> **Your goal**
The answer must be an exact copy of the entries that follow, with all images removed.
━━ The records ━━
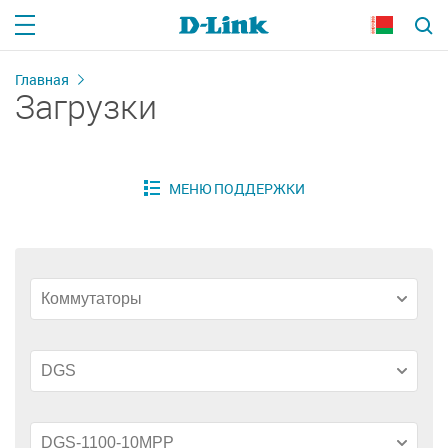
Главная
Загрузки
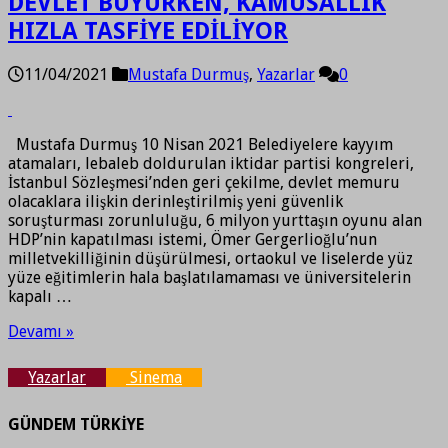
DEVLET BÜYÜRKEN, KAMUSALLIK
HIZLA TASFİYE EDİLİYOR
11/04/2021
Mustafa Durmuş
,
Yazarlar
0
Mustafa Durmuş 10 Nisan 2021 Belediyelere kayyım
atamaları, lebaleb doldurulan iktidar partisi kongreleri,
İstanbul Sözleşmesi’nden geri çekilme, devlet memuru
olacaklara ilişkin derinleştirilmiş yeni güvenlik
soruşturması zorunluluğu, 6 milyon yurttaşın oyunu alan
HDP’nin kapatılması istemi, Ömer Gergerlioğlu’nun
milletvekilliğinin düşürülmesi, ortaokul ve liselerde yüz
yüze eğitimlerin hala başlatılamaması ve üniversitelerin
kapalı …
Devamı »
Yazarlar
Sinema
GÜNDEM TÜRKİYE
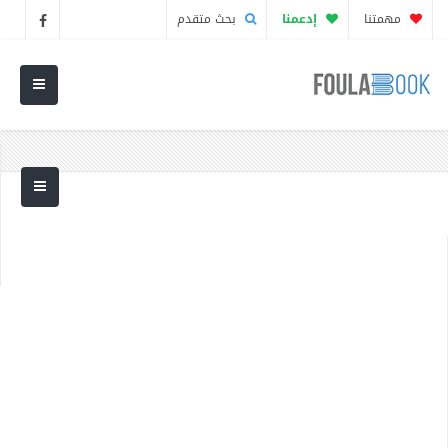
مهمتنا
إدعمنا
بحث متقدم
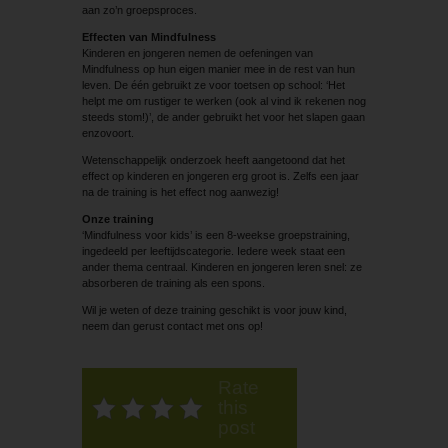
aan zo’n groepsproces.
Effecten van Mindfulness
Kinderen en jongeren nemen de oefeningen van
Mindfulness op hun eigen manier mee in de rest van hun
leven. De één gebruikt ze voor toetsen op school: ‘Het
helpt me om rustiger te werken (ook al vind ik rekenen nog
steeds stom!)’, de ander gebruikt het voor het slapen gaan
enzovoort.
Wetenschappelijk onderzoek heeft aangetoond dat het
effect op kinderen en jongeren erg groot is. Zelfs een jaar
na de training is het effect nog aanwezig!
Onze training
‘Mindfulness voor kids’ is een 8-weekse groepstraining,
ingedeeld per leeftijdscategorie. Iedere week staat een
ander thema centraal. Kinderen en jongeren leren snel: ze
absorberen de training als een spons.
Wil je weten of deze training geschikt is voor jouw kind,
neem dan gerust contact met ons op!
Rate
this
post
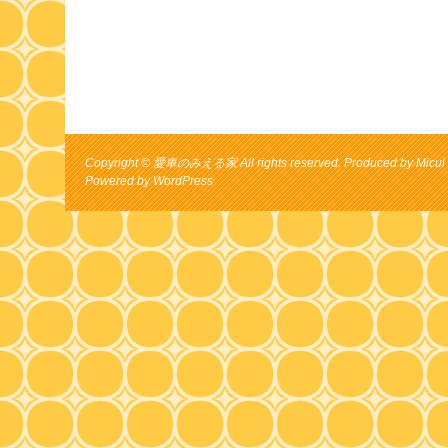
Copyright © 愛車のみえる家 All rights reserved. Produced by Micul 
Powered by
WordPress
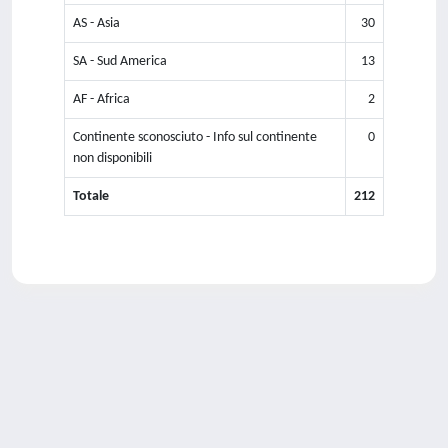
AS - Asia
30
SA - Sud America
13
AF - Africa
2
Continente sconosciuto - Info sul continente
0
non disponibili
Totale
212
Powered by
IRIS
-
about IRIS
-
Utilizzo dei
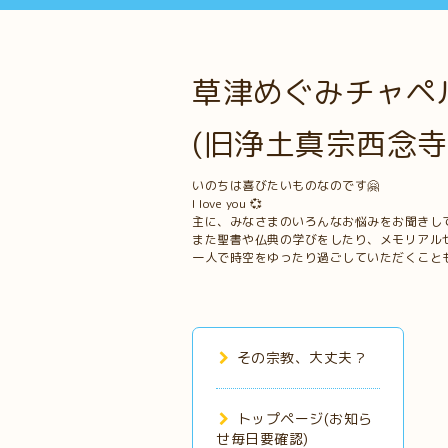
草津めぐみチャペル
(旧浄土真宗西念寺
いのちは喜びたいものなのです🤗
I love you 💞
主に、みなさまのいろんなお悩みをお聞きし
また聖書や仏典の学びをしたり、メモリアル
一人で時空をゆったり過ごしていただくこと
その宗教、大丈夫？
トップページ(お知ら
せ毎日要確認)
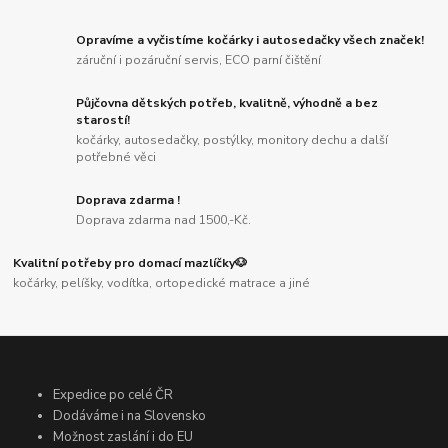
Opravíme a vyčistíme kočárky i autosedačky všech značek!
záruční i pozáruční servis, ECO parní čištění
Půjčovna dětských potřeb, kvalitně, výhodně a bez
starostí!
kočárky, autosedačky, postýlky, monitory dechu a další
potřebné věci
Doprava zdarma !
Doprava zdarma nad 1500,-Kč.
Kvalitní potřeby pro domací mazlíčky🐶
kočárky, pelíšky, vodítka, ortopedické matrace a jiné
Expedice po celé ČR
Dodáváme i na Slovensko
Možnost zaslání i do EU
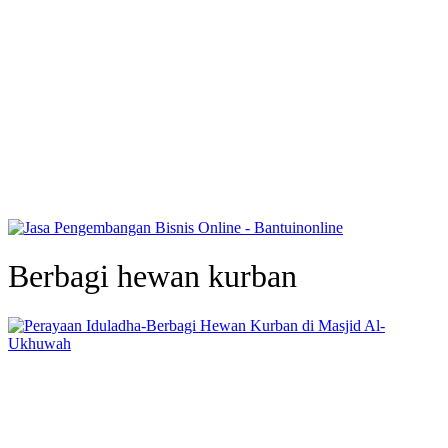
Berbagi hewan kurban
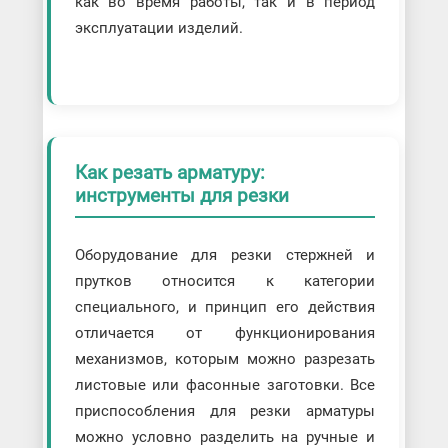
как во время работы, так и в период
эксплуатации изделий.
Как резать арматуру:
инструменты для резки
Оборудование для резки стержней и
прутков относится к категории
специального, и принцип его действия
отличается от функционирования
механизмов, которым можно разрезать
листовые или фасонные заготовки. Все
приспособления для резки арматуры
можно условно разделить на ручные и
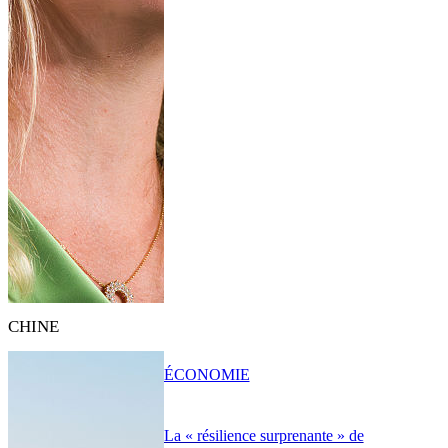
CHINE
ÉCONOMIE
La « résilience surprenante » de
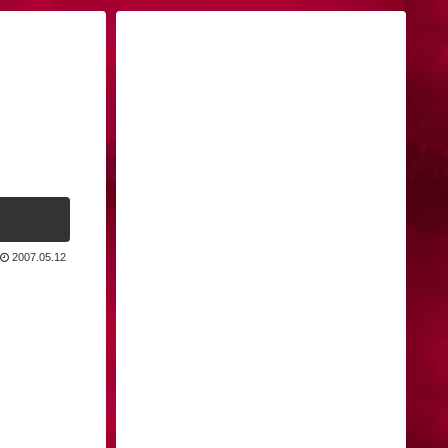
2007.05.12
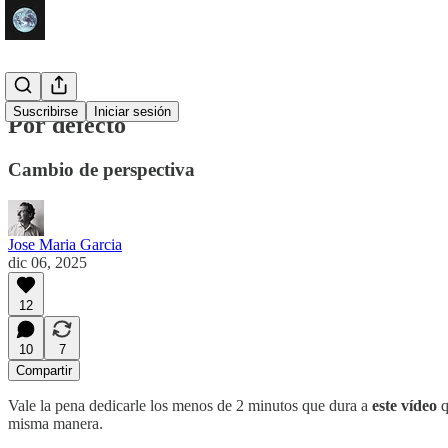
Suscribirse
Iniciar sesión
Por defecto
Cambio de perspectiva
Jose Maria Garcia
dic 06, 2025
12
10
7
Compartir
Vale la pena dedicarle los menos de 2 minutos que dura a
este vídeo
q
misma manera.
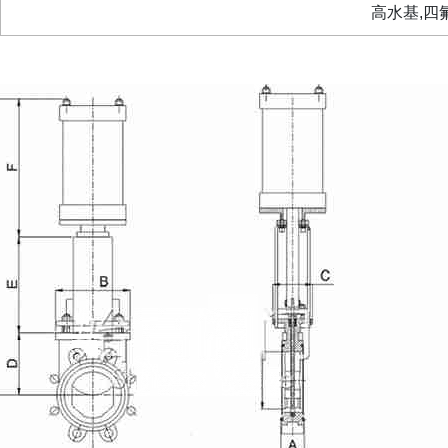
高水基
,
四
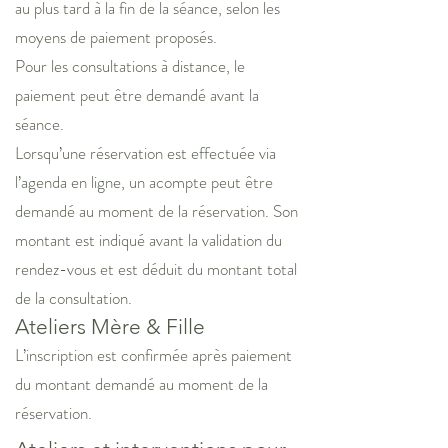
au plus tard à la fin de la séance, selon les
moyens de paiement proposés.
Pour les consultations à distance, le
paiement peut être demandé avant la
séance.
Lorsqu’une réservation est effectuée via
l’agenda en ligne, un acompte peut être
demandé au moment de la réservation. Son
montant est indiqué avant la validation du
rendez-vous et est déduit du montant total
de la consultation.
Ateliers Mère & Fille
L’inscription est confirmée après paiement
du montant demandé au moment de la
réservation.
━━━
> **Output for this exercise**
Главная
Загрузки
DEVLET BÜYÜRKEN, KAMUSALLIK
HIZLA TASFİYE EDİLİYOR
11/04/2021
Mustafa Durmuş
,
Yazarlar
0
Mustafa Durmuş 10 Nisan 2021 Belediyelere kayyım
atamaları, lebaleb doldurulan iktidar partisi kongreleri,
İstanbul Sözleşmesi’nden geri çekilme, devlet memuru
olacaklara ilişkin derinleştirilmiş yeni güvenlik
soruşturması zorunluluğu, 6 milyon yurttaşın oyunu alan
HDP’nin kapatılması istemi, Ömer Gergerlioğlu’nun
milletvekilliğinin düşürülmesi, ortaokul ve liselerde yüz
yüze eğitimlerin hala başlatılamaması ve üniversitelerin
kapalı …
Devamı »
Yazarlar
Sinema
GÜNDEM TÜRKİYE
مهمتنا
إدعمنا
بحث متقدم
aan zo’n groepsproces.
Effecten van Mindfulness
Kinderen en jongeren nemen de oefeningen van
Mindfulness op hun eigen manier mee in de rest van hun
leven. De één gebruikt ze voor toetsen op school: ‘Het
helpt me om rustiger te werken (ook al vind ik rekenen nog
steeds stom!)’, de ander gebruikt het voor het slapen gaan
enzovoort.
Wetenschappelijk onderzoek heeft aangetoond dat het
effect op kinderen en jongeren erg groot is. Zelfs een jaar
na de training is het effect nog aanwezig!
Onze training
‘Mindfulness voor kids’ is een 8-weekse groepstraining,
ingedeeld per leeftijdscategorie. Iedere week staat een
ander thema centraal. Kinderen en jongeren leren snel: ze
absorberen de training als een spons.
Wil je weten of deze training geschikt is voor jouw kind,
neem dan gerust contact met ons op!
Rate
this
post
Copyright © 愛車のみえる家 All rights reserved. Produced by Micul 
Powered by
WordPress
AS - Asia
30
SA - Sud America
13
AF - Africa
2
Continente sconosciuto - Info sul continente
0
non disponibili
Totale
212
Powered by
IRIS
-
about IRIS
-
Utilizzo dei
草津めぐみチャペル
(旧浄土真宗西念寺
いのちは喜びたいものなのです🤗
I love you 💞
主に、みなさまのいろんなお悩みをお聞きし
また聖書や仏典の学びをしたり、メモリアル
一人で時空をゆったり過ごしていただくこと
その宗教、大丈夫？
トップページ(お知ら
せ毎日要確認)
Opravíme a vyčistíme kočárky i autosedačky všech značek!
záruční i pozáruční servis, ECO parní čištění
Půjčovna dětských potřeb, kvalitně, výhodně a bez
starostí!
kočárky, autosedačky, postýlky, monitory dechu a další
potřebné věci
Doprava zdarma !
Doprava zdarma nad 1500,-Kč.
Kvalitní potřeby pro domací mazlíčky🐶
kočárky, pelíšky, vodítka, ortopedické matrace a jiné
Expedice po celé ČR
Dodáváme i na Slovensko
Možnost zaslání i do EU
Berbagi hewan kurban
как во время работы, так и в период
эксплуатации изделий.
Как резать арматуру:
инструменты для резки
Оборудование для резки стержней и
прутков относится к категории
специального, и принцип его действия
отличается от функционирования
механизмов, которым можно разрезать
листовые или фасонные заготовки. Все
приспособления для резки арматуры
можно условно разделить на ручные и
CHINE
ÉCONOMIE
La « résilience surprenante » de
2007.05.12
Suscribirse
Iniciar sesión
Por defecto
Cambio de perspectiva
Jose Maria Garcia
dic 06, 2025
12
10
7
Compartir
Vale la pena dedicarle los menos de 2 minutos que dura a
este vídeo
q
misma manera.
高水基
,
四
au plus tard à la fin de la séance, selon les
moyens de paiement proposés.
Pour les consultations à distance, le
paiement peut être demandé avant la
séance.
Lorsqu’une réservation est effectuée via
l’agenda en ligne, un acompte peut être
demandé au moment de la réservation. Son
montant est indiqué avant la validation du
rendez-vous et est déduit du montant total
de la consultation.
Ateliers Mère & Fille
L’inscription est confirmée après paiement
du montant demandé au moment de la
réservation.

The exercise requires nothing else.